The potential gain is that a single agency would be accountable
for all the in-between derivative products which are currently overseen
by no one.  Even if you’re a libertarian who hates regulation, a lot of the subsequent oversight (but not all of it) would be enforcement of laws against fraud and false dealing.  Some of it would be preventing excess leverage to take advantage of the Fed safety net.

At current margins the gains from regulatory competition are less than before.  Arguably the CFTC applies a lower regulatory tax to keep economic activity in one of the sectors it oversees, most notably financial futures, and thus to keep itself in business.  This in turn forces the SEC not to regulate stock trading too heavily, otherwise volume will jump into the futures market.  All true, but that argument made more sense in the mid-1980s (post Shad-Johnson), when stock index futures were still a novelty with an uncertain future.  Furthermore international competition constrains the regulators more today than it did twenty years ago (London would gladly pick up business from the Merc), so that means less need for regulatory competition within the USA.

Ideally a regulatory marriage should focus the resulting agency on its most important roles, namely discovering and penalizing outright fraud and preventing catastrophic meltdowns.  Of course that wish might be dreaming.  After all, if investors are tricked why will underpaid lawyers see through the underlying problems in the market? 

Note also that few regulatory consolidations have gone well, at least not in their first few years.  Imagine actually forging the SEC and CFTC into a single culture with a single set of norms and regular communication patterns and employment practices.  I’d be surprised if it could be done in less than four years’ time and that is usually with some big bumps along the way, all in the service of learning of course.  (Google "Homeland Security.") 
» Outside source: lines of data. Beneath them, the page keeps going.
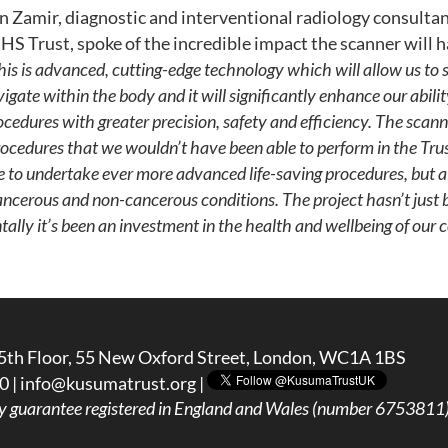
amir, diagnostic and interventional radiology consultan
S Trust, spoke of the incredible impact the scanner will h
his is advanced, cutting-edge technology which will allow us to 
igate within the body and it will significantly enhance our abili
cedures with greater precision, safety and efficiency.
The scanne
ocedures that we wouldn’t have been able to perform in the Trust
ble to undertake ever more advanced life-saving procedures, but a
ancerous and non-cancerous conditions.
The project hasn’t just
lly it’s been an investment in the health and wellbeing of our
5th Floor, 55 New Oxford Street, London, WC1A 1BS
0 |
info@kusumatrust.org
|
y guarantee registered in England and Wales (number 6753811) 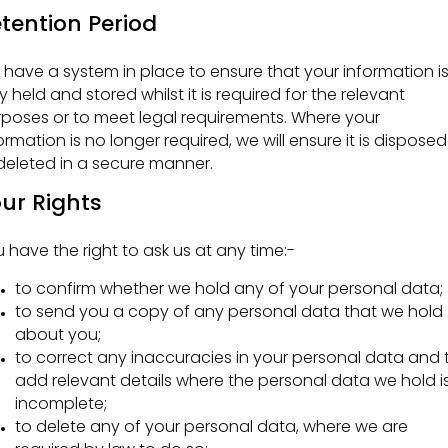
tention Period
have a system in place to ensure that your information i
y held and stored whilst it is required for the relevant
poses or to meet legal requirements. Where your
ormation is no longer required, we will ensure it is disposed
deleted in a secure manner.
ur Rights
 have the right to ask us at any time:-
to confirm whether we hold any of your personal data;
to send you a copy of any personal data that we hold
about you;
to correct any inaccuracies in your personal data and 
add relevant details where the personal data we hold i
incomplete;
to delete any of your personal data, where we are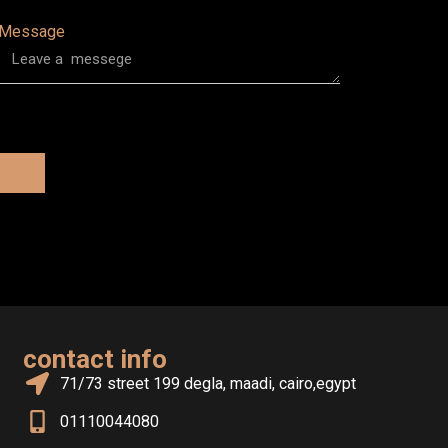
Message
contact info
71/73 street 199 degla, maadi, cairo,egypt
01110044080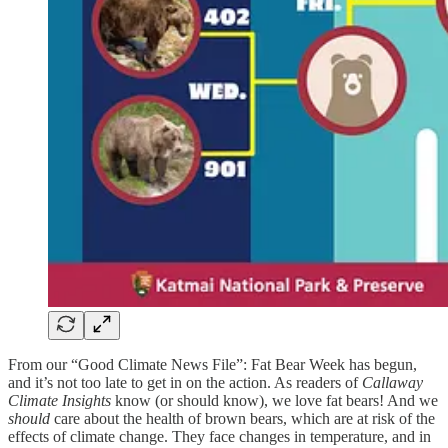
From our “Good Climate News File”: Fat Bear Week has begun,
and it’s not too late to get in on the action. As readers of
Callaway
Climate Insights
know (or should know), we love fat bears! And we
should
care about the health of brown bears, which are at risk of the
effects of climate change. They face changes in temperature, and in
So ideally the time to consolidate the SEC and CFTC is when the crisis is truly passed, not today.  In the meantime we should recognize that the case for separate agencies isn’t as strong as it used to be.  But given that the SEC already has its hands full (did they catch the Bear Stearns problems? No), do you want to divert its talent to managing the merger?  I’m not ready to press the "yes" button on this one, even though the final outcome is probably a better place to be.  A simpler alternative is to give the SEC authority over the derivatives and fold in the CFTC five years from now.